_Work required_
Scan the data for "Сахарное" and copy the lines it appears in.

[Provided data Boundary: Start]

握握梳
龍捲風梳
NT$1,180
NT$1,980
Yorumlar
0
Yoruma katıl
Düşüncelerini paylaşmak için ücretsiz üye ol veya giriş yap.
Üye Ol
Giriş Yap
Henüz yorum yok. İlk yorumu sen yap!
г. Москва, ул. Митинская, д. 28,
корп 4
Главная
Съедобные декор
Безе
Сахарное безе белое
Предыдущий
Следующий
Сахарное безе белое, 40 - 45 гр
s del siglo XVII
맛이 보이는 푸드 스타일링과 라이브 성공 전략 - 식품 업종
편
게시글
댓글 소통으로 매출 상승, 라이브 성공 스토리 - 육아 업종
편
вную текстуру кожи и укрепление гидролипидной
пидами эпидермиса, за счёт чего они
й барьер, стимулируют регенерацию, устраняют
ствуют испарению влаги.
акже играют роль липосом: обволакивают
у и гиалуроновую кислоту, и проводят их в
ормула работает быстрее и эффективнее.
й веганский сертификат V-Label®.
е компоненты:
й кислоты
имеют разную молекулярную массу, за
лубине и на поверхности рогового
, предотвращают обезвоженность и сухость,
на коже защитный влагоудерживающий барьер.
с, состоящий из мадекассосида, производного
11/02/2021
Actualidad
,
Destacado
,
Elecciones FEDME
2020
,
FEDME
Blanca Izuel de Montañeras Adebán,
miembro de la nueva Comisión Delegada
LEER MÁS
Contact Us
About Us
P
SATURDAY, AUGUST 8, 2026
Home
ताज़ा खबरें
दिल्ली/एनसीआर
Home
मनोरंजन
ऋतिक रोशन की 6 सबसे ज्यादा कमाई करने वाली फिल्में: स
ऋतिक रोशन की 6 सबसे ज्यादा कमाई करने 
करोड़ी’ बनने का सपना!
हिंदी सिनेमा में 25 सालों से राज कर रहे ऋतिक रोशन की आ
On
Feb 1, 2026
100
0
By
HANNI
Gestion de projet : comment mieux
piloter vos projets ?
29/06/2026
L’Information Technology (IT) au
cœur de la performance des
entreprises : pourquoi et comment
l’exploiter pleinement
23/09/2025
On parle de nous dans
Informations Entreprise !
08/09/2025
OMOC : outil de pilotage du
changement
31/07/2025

[Provided data Boundary: End]

_Answer to this exercise_
Сахарное безе белое
Сахарное безе белое, 40 - 45 гр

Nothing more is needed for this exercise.